— Task to complete —
With pictures left out, set down every record word for word.

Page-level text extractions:
==============================
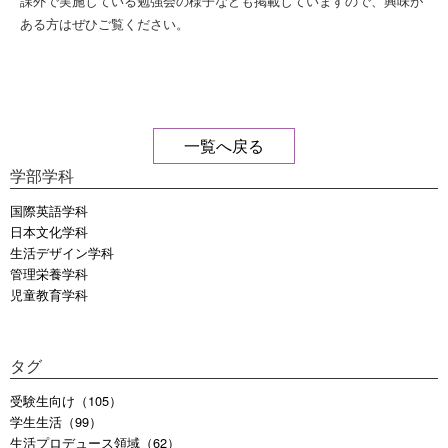
課外で実施している勉強会の様子なども掲載していますので、興味が
ある方はぜひご覧ください。
一覧へ戻る
学部学科
国際英語学科
日本文化学科
生活デザイン学科
管理栄養学科
児童教育学科
タグ
受験生向け（105）
学生生活（99）
生活プロデュース領域（62）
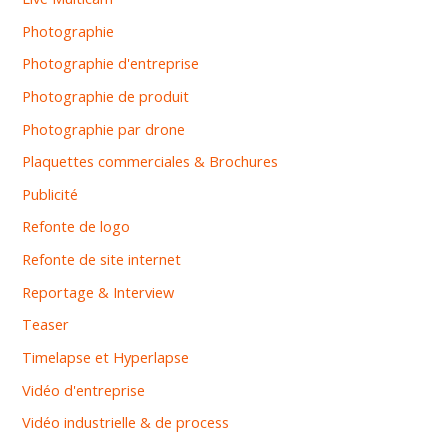
Photographie
Photographie d'entreprise
Photographie de produit
Photographie par drone
Plaquettes commerciales & Brochures
Publicité
Refonte de logo
Refonte de site internet
Reportage & Interview
Teaser
Timelapse et Hyperlapse
Vidéo d'entreprise
Vidéo industrielle & de process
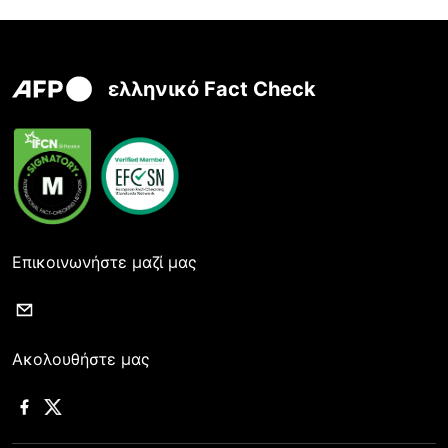
ελληνικό Fact Check
Επικοινωνήστε μαζί μας
Ακολουθήστε μας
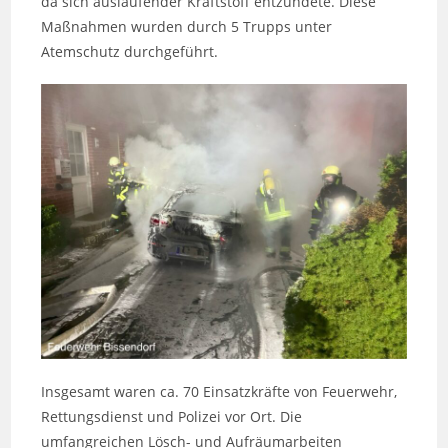
da sich auslaufender Kraftstoff entzündete. Diese
Maßnahmen wurden durch 5 Trupps unter
Atemschutz durchgeführt.
Insgesamt waren ca. 70 Einsatzkräfte von Feuerwehr,
Rettungsdienst und Polizei vor Ort. Die
umfangreichen Lösch- und Aufräumarbeiten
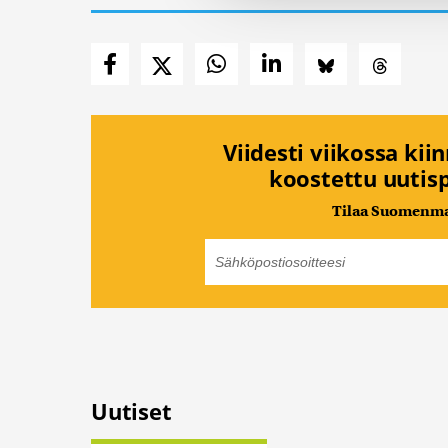
kumppaneillemme tietoja siitä
olet antanut heille tai joita 
Viidesti viikossa kii
koostettu uutisp
Tilaa Suomenmaa
Uutiset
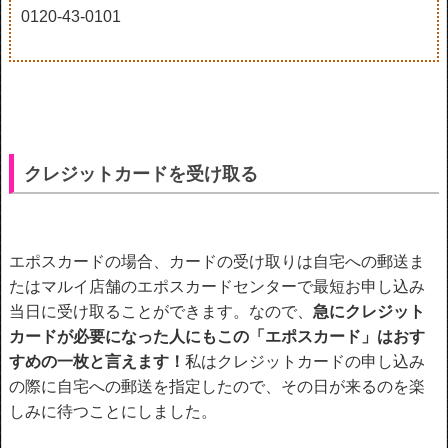
0120-43-0101
クレジットカードを受け取る
エポスカードの場合、カードの受け取りは自宅への郵送ま
たはマルイ店舗のエポスカードセンターで最短お申し込み
当日に受け取ることができます。なので、
急にクレジット
カードが必要になった人にもこの「エポスカード」はおす
すめの一枚と言えます！
私はクレジットカードの申し込み
の際に自宅への郵送を指定したので、その日が来るのを楽
しみに待つことにしました。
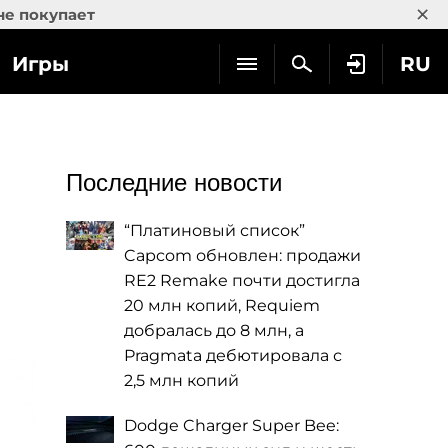
×
не покупает
Игры
RU
Последние новости
“Платиновый список”
Capcom обновлен: продажи
RE2 Remake почти достигла
20 млн копий, Requiem
добралась до 8 млн, а
Pragmata дебютировала с
2,5 млн копий
Dodge Charger Super Bee:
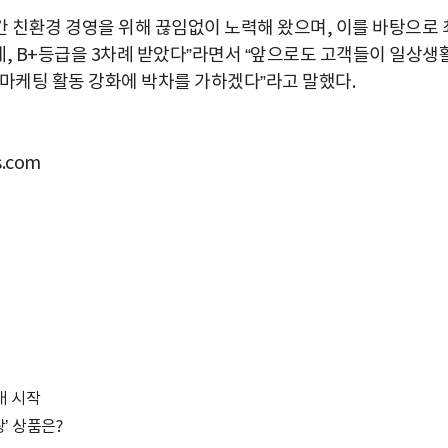
간 친환경 경영을 위해 끊임없이 노력해 왔으며, 이를 바탕으로 
차례, B+등급을 3차례 받았다”라면서 “앞으로도 고객들이 일상생
 마케팅 활동 강화에 박차를 가하겠다”라고 말했다.
.com
매 시작
’ 상품은?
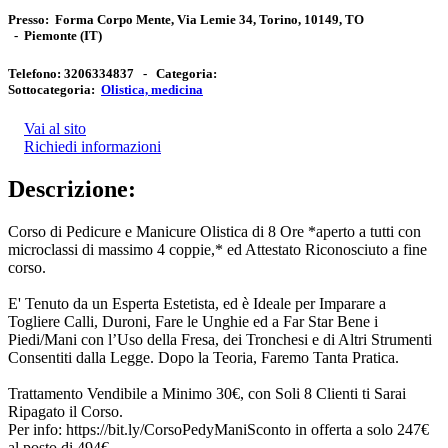
Presso:
Forma Corpo Mente, Via Lemie 34, Torino, 10149, TO
-
Piemonte
(IT)
Telefono:
3206334837 -
Categoria:
Sottocategoria:
Olistica, medicina
Vai al sito
Richiedi informazioni
Descrizione:
Corso di Pedicure e Manicure Olistica di 8 Ore *aperto a tutti con
microclassi di massimo 4 coppie,* ed Attestato Riconosciuto a fine
corso.
E' Tenuto da un Esperta Estetista, ed è Ideale per Imparare a
Togliere Calli, Duroni, Fare le Unghie ed a Far Star Bene i
Piedi/Mani con l’Uso della Fresa, dei Tronchesi e di Altri Strumenti
Consentiti dalla Legge. Dopo la Teoria, Faremo Tanta Pratica.
Trattamento Vendibile a Minimo 30€, con Soli 8 Clienti ti Sarai
Ripagato il Corso.
Per info: https://bit.ly/CorsoPedyManiSconto in offerta a solo 247€
al posto di 494€.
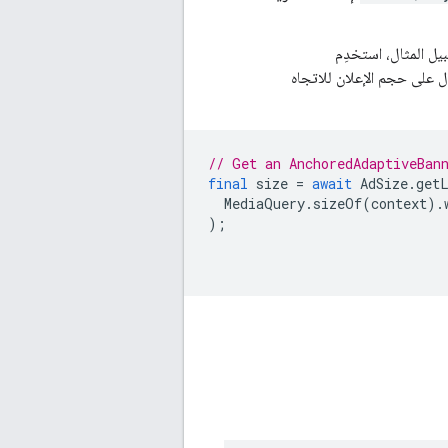
يل المثال، استخدِم
على حجم الإعلان للاتجاه
// Get an AnchoredAdaptiveBan
final
size
=
await
AdSize
.
get
MediaQuery
.
sizeOf
(
context
).
);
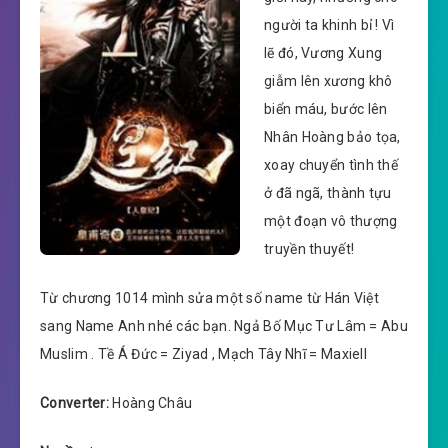
người ta khinh bỉ ! Vì
lẽ đó, Vương Xung
giẫm lên xương khô
biển máu, bước lên
Nhân Hoàng bảo tọa,
xoay chuyển tình thế
ở đã ngã, thành tựu
một đoạn vô thượng
truyền thuyết!
Từ chương 1014 mình sửa một số name từ Hán Việt
sang Name Anh nhé các bạn. Ngả Bố Mục Tư Lâm = Abu
Muslim . Tề Á Đức = Ziyad , Mạch Tây Nhĩ = Maxiell
Converter:
Hoàng Châu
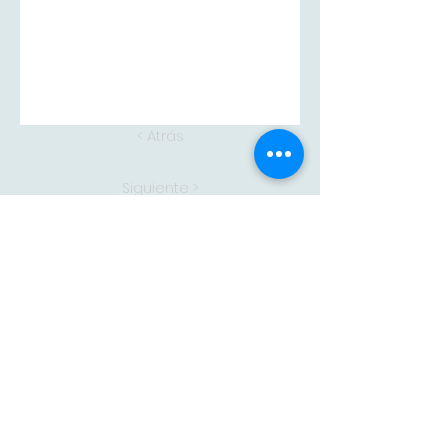
< Atrás
Siguiente >
Adam
CONTACTA CON
NOSOTROS
adam@adampintores.
es
reformas@adampintores.
es
electricistas@adampintores.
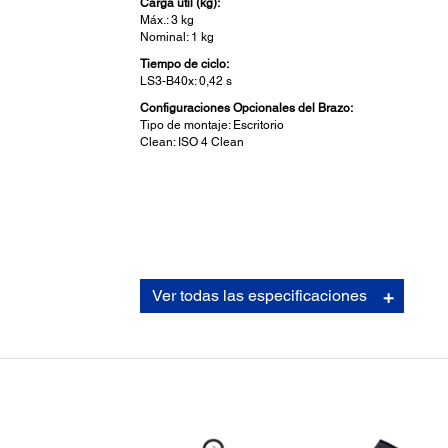
Carga útil (kg):
Máx.: 3 kg
Nominal: 1 kg
Tiempo de ciclo:
LS3-B40x: 0,42 s
Configuraciones Opcionales del Brazo:
Tipo de montaje: Escritorio
Clean: ISO 4 Clean
Ver todas las especificaciones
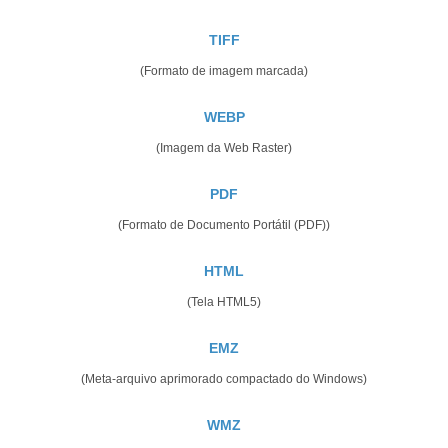
TIFF
(Formato de imagem marcada)
WEBP
(Imagem da Web Raster)
PDF
(Formato de Documento Portátil (PDF))
HTML
(Tela HTML5)
EMZ
(Meta-arquivo aprimorado compactado do Windows)
WMZ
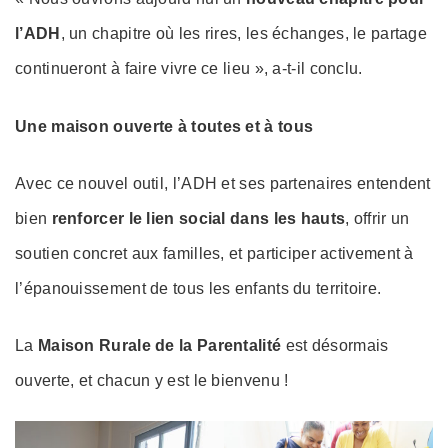
l’ADH
, un chapitre où les rires, les échanges, le partage
continueront à faire vivre ce lieu », a-t-il conclu.
Une maison ouverte à toutes et à tous
Avec ce nouvel outil, l’ADH et ses partenaires entendent
bien
renforcer le lien social dans les hauts
, offrir un
soutien concret aux familles, et participer activement à
l’épanouissement de tous les enfants du territoire.
La
Maison Rurale de la Parentalité
est désormais
ouverte, et chacun y est le bienvenu !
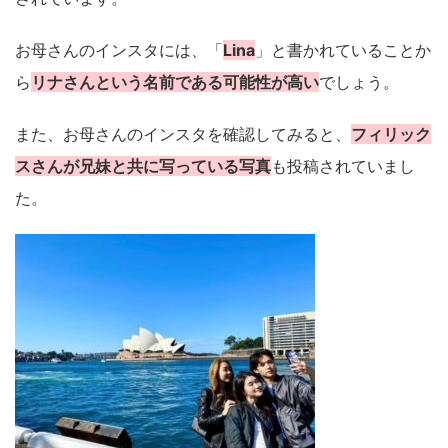
お母さんのインスタには、「
Lina
」と書かれていることか
ら
リナさんという名前である可能性が高い
でしょう。
また、お母さんのインスタを確認してみると、
フィリック
スさんが兄妹と共に写っている写真
も投稿されていまし
た。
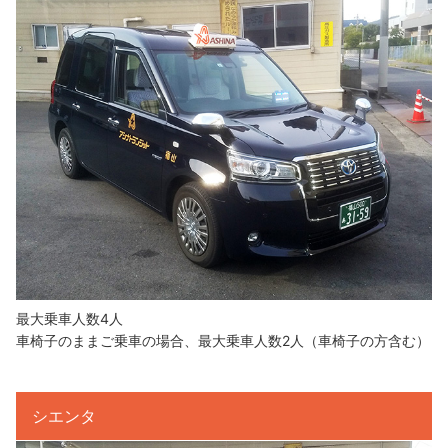
最大乗車人数4人
車椅子のままご乗車の場合、最大乗車人数2人（車椅子の方含む）
シエンタ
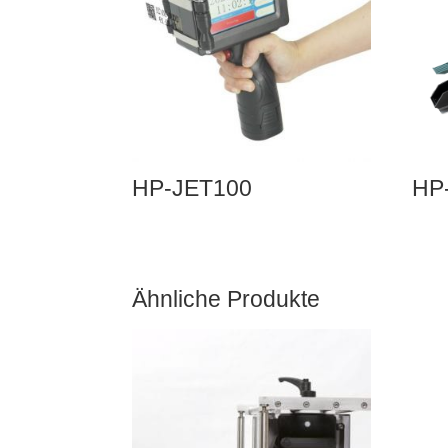
HP-JET100
HP
Ähnliche Produkte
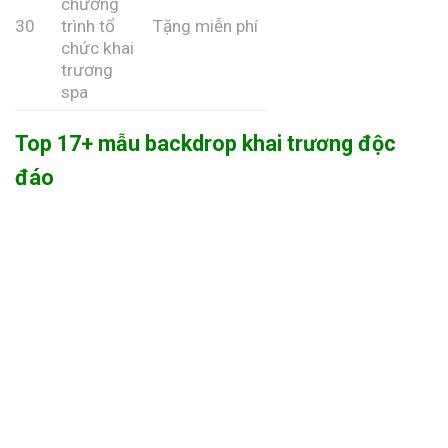
chương
30
trình tổ
Tặng miễn phí
chức khai
trương
spa
Top 17+ mẫu backdrop khai trương độc
đáo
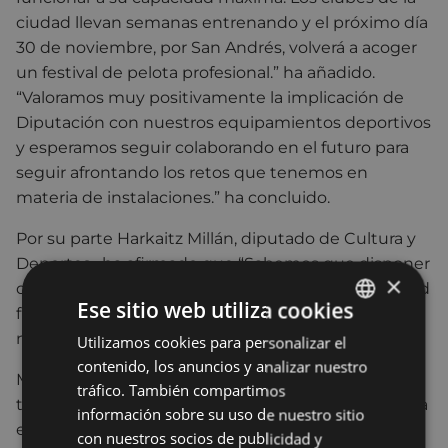
ciudad llevan semanas entrenando y el próximo día
30 de noviembre, por San Andrés, volverá a acoger
un festival de pelota profesional.” ha añadido.
“Valoramos muy positivamente la implicación de
Diputación con nuestros equipamientos deportivos
y esperamos seguir colaborando en el futuro para
seguir afrontando los retos que tenemos en
materia de instalaciones.” ha concluido.
Por su parte Harkaitz Millán, diputado de Cultura y
Deportes, ha afirmado que “Sabemos que disponer
×
de espacios próximos para la práctica de la actividad
Ese sitio web utiliza cookies
física constituye un indicador que influye en los
niveles de actividad de la población.
Utilizamos cookies para personalizar el
BASQUE
contenido, los anuncios y analizar nuestro
SPANISH
Más allá de la propia práctica deportiva, incide
tráfico. También compartimos
también en aspectos transversales como la salud, la
información sobre su uso de nuestro sitio
educación, la convivencia, la igualdad o la
con nuestros socios de publicidad y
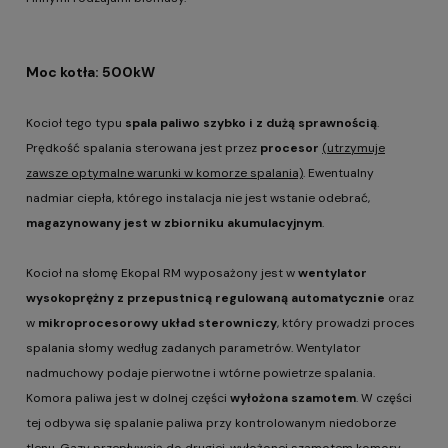
Moc kotła: 500kW
Kocioł tego typu
spala paliwo szybko i z dużą sprawnością
.
Prędkość spalania sterowana jest przez
procesor
(utrzymuje
zawsze optymalne warunki w komorze spalania)
. Ewentualny
nadmiar ciepła, którego instalacja nie jest wstanie odebrać,
magazynowany jest w zbiorniku akumulacyjnym
.
Kocioł na słomę Ekopal RM wyposażony jest w
wentylator
wysokoprężny z przepustnicą regulowaną automatycznie
oraz
w
mikroprocesorowy układ sterowniczy
, który prowadzi proces
spalania słomy według zadanych parametrów. Wentylator
nadmuchowy podaje pierwotne i wtórne powietrze spalania.
Komora paliwa jest w dolnej części
wyłożona szamotem
. W części
tej odbywa się spalanie paliwa przy kontrolowanym niedoborze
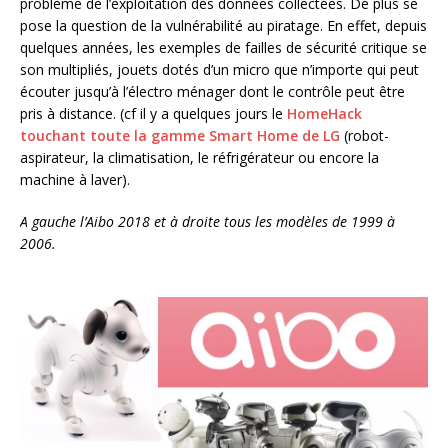
problème de l’exploitation des données collectées. De plus se
pose la question de la vulnérabilité au piratage. En effet, depuis
quelques années, les exemples de failles de sécurité critique se
son multipliés, jouets dotés d’un micro que n’importe qui peut
écouter jusqu’à l’électro ménager dont le contrôle peut être
pris à distance. (cf il y a quelques jours le
HomeHack
touchant toute la gamme Smart Home de LG
(robot-
aspirateur, la climatisation, le réfrigérateur ou encore la
machine à laver).
A gauche l’Aibo 2018 et à droite tous les modèles de 1999 à
2006.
==============================
— Your solution —
課外で実施している勉強会の様子なども掲載していますので、興味が
ある方はぜひご覧ください。
一覧へ戻る
学部学科
国際英語学科
日本文化学科
生活デザイン学科
管理栄養学科
児童教育学科
タグ
受験生向け（105）
学生生活（99）
生活プロデュース領域（62）
Photographie
Photographie d'entreprise
Photographie de produit
Photographie par drone
Plaquettes commerciales & Brochures
Publicité
Refonte de logo
Refonte de site internet
Reportage & Interview
Teaser
Timelapse et Hyperlapse
Vidéo d'entreprise
Vidéo industrielle & de process
ελληνικό Fact Check
Επικοινωνήστε μαζί μας
Ακολουθήστε μας
da sich auslaufender Kraftstoff entzündete. Diese
Maßnahmen wurden durch 5 Trupps unter
Atemschutz durchgeführt.
Insgesamt waren ca. 70 Einsatzkräfte von Feuerwehr,
Rettungsdienst und Polizei vor Ort. Die
umfangreichen Lösch- und Aufräumarbeiten
kumppaneillemme tietoja siitä
olet antanut heille tai joita 
Viidesti viikossa kii
koostettu uutisp
Tilaa Suomenmaa
Uutiset
0120-43-0101
クレジットカードを受け取る
エポスカードの場合、カードの受け取りは自宅への郵送ま
たはマルイ店舗のエポスカードセンターで最短お申し込み
当日に受け取ることができます。なので、
急にクレジット
カードが必要になった人にもこの「エポスカード」はおす
すめの一枚と言えます！
私はクレジットカードの申し込み
の際に自宅への郵送を指定したので、その日が来るのを楽
しみに待つことにしました。
×
не покупает
Игры
RU
Последние новости
“Платиновый список”
Capcom обновлен: продажи
RE2 Remake почти достигла
20 млн копий, Requiem
добралась до 8 млн, а
Pragmata дебютировала с
2,5 млн копий
Dodge Charger Super Bee:
간 친환경 경영을 위해 끊임없이 노력해 왔으며, 이를 바탕으로 
차례, B+등급을 3차례 받았다”라면서 “앞으로도 고객들이 일상생
 마케팅 활동 강화에 박차를 가하겠다”라고 말했다.
.com
매 시작
’ 상품은?
Presso:
Forma Corpo Mente, Via Lemie 34, Torino, 10149, TO
-
Piemonte
(IT)
Telefono:
3206334837 -
Categoria:
Sottocategoria:
Olistica, medicina
Vai al sito
Richiedi informazioni
Descrizione:
Corso di Pedicure e Manicure Olistica di 8 Ore *aperto a tutti con
microclassi di massimo 4 coppie,* ed Attestato Riconosciuto a fine
corso.
E' Tenuto da un Esperta Estetista, ed è Ideale per Imparare a
Togliere Calli, Duroni, Fare le Unghie ed a Far Star Bene i
Piedi/Mani con l’Uso della Fresa, dei Tronchesi e di Altri Strumenti
Consentiti dalla Legge. Dopo la Teoria, Faremo Tanta Pratica.
Trattamento Vendibile a Minimo 30€, con Soli 8 Clienti ti Sarai
Ripagato il Corso.
Per info: https://bit.ly/CorsoPedyManiSconto in offerta a solo 247€
al posto di 494€.
يل المثال، استخدِم
على حجم الإعلان للاتجاه
// Get an AnchoredAdaptiveBan
final
size
=
await
AdSize
.
get
MediaQuery
.
sizeOf
(
context
).
);
người ta khinh bỉ ! Vì
lẽ đó, Vương Xung
giẫm lên xương khô
biển máu, bước lên
Nhân Hoàng bảo tọa,
xoay chuyển tình thế
ở đã ngã, thành tựu
một đoạn vô thượng
truyền thuyết!
Từ chương 1014 mình sửa một số name từ Hán Việt
sang Name Anh nhé các bạn. Ngả Bố Mục Tư Lâm = Abu
Muslim . Tề Á Đức = Ziyad , Mạch Tây Nhĩ = Maxiell
Converter:
Hoàng Châu
< Atrás
Siguiente >
Adam
CONTACTA CON
NOSOTROS
adam@adampintores.
es
reformas@adampintores.
es
electricistas@adampintores.
Carga útil (kg):
Máx.: 3 kg
Nominal: 1 kg
Tiempo de ciclo:
LS3-B40x: 0,42 s
Configuraciones Opcionales del Brazo:
Tipo de montaje: Escritorio
Clean: ISO 4 Clean
Ver todas las especificaciones
TIFF
(Formato de imagem marcada)
WEBP
(Imagem da Web Raster)
PDF
(Formato de Documento Portátil (PDF))
HTML
(Tela HTML5)
EMZ
(Meta-arquivo aprimorado compactado do Windows)
WMZ
l’ADH
, un chapitre où les rires, les échanges, le partage
continueront à faire vivre ce lieu », a-t-il conclu.
Une maison ouverte à toutes et à tous
Avec ce nouvel outil, l’ADH et ses partenaires entendent
bien
renforcer le lien social dans les hauts
, offrir un
soutien concret aux familles, et participer activement à
l’épanouissement de tous les enfants du territoire.
La
Maison Rurale de la Parentalité
est désormais
ouverte, et chacun y est le bienvenu !
お母さんのインスタには、「
Lina
」と書かれていることか
ら
リナさんという名前である可能性が高い
でしょう。
また、お母さんのインスタを確認してみると、
フィリック
スさんが兄妹と共に写っている写真
も投稿されていまし
た。
最大乗車人数4人
車椅子のままご乗車の場合、最大乗車人数2人（車椅子の方含む）
シエンタ
HP-JET100
HP
Ähnliche Produkte
chương
30
trình tổ
Tặng miễn phí
chức khai
trương
spa
Top 17+ mẫu backdrop khai trương độc
đáo
ciudad llevan semanas entrenando y el próximo día
30 de noviembre, por San Andrés, volverá a acoger
un festival de pelota profesional.” ha añadido.
“Valoramos muy positivamente la implicación de
Diputación con nuestros equipamientos deportivos
y esperamos seguir colaborando en el futuro para
seguir afrontando los retos que tenemos en
materia de instalaciones.” ha concluido.
Por su parte Harkaitz Millán, diputado de Cultura y
Deportes, ha afirmado que “Sabemos que disponer
×
de espacios próximos para la práctica de la actividad
Ese sitio web utiliza cookies
física constituye un indicador que influye en los
niveles de actividad de la población.
Utilizamos cookies para personalizar el
BASQUE
contenido, los anuncios y analizar nuestro
SPANISH
Más allá de la propia práctica deportiva, incide
tráfico. También compartimos
también en aspectos transversales como la salud, la
información sobre su uso de nuestro sitio
educación, la convivencia, la igualdad o la
con nuestros socios de publicidad y
Moc kotła: 500kW
Kocioł tego typu
spala paliwo szybko i z dużą sprawnością
.
Prędkość spalania sterowana jest przez
procesor
(utrzymuje
zawsze optymalne warunki w komorze spalania)
. Ewentualny
nadmiar ciepła, którego instalacja nie jest wstanie odebrać,
magazynowany jest w zbiorniku akumulacyjnym
.
Kocioł na słomę Ekopal RM wyposażony jest w
wentylator
wysokoprężny z przepustnicą regulowaną automatycznie
oraz
w
mikroprocesorowy układ sterowniczy
, który prowadzi proces
spalania słomy według zadanych parametrów. Wentylator
nadmuchowy podaje pierwotne i wtórne powietrze spalania.
Komora paliwa jest w dolnej części
wyłożona szamotem
. W części
tej odbywa się spalanie paliwa przy kontrolowanym niedoborze
problème de l’exploitation des données collectées. De plus se
pose la question de la vulnérabilité au piratage. En effet, depuis
quelques années, les exemples de failles de sécurité critique se
son multipliés, jouets dotés d’un micro que n’importe qui peut
écouter jusqu’à l’électro ménager dont le contrôle peut être
pris à distance. (cf il y a quelques jours le
HomeHack
touchant toute la gamme Smart Home de LG
(robot-
aspirateur, la climatisation, le réfrigérateur ou encore la
machine à laver).
A gauche l’Aibo 2018 et à droite tous les modèles de 1999 à
2006.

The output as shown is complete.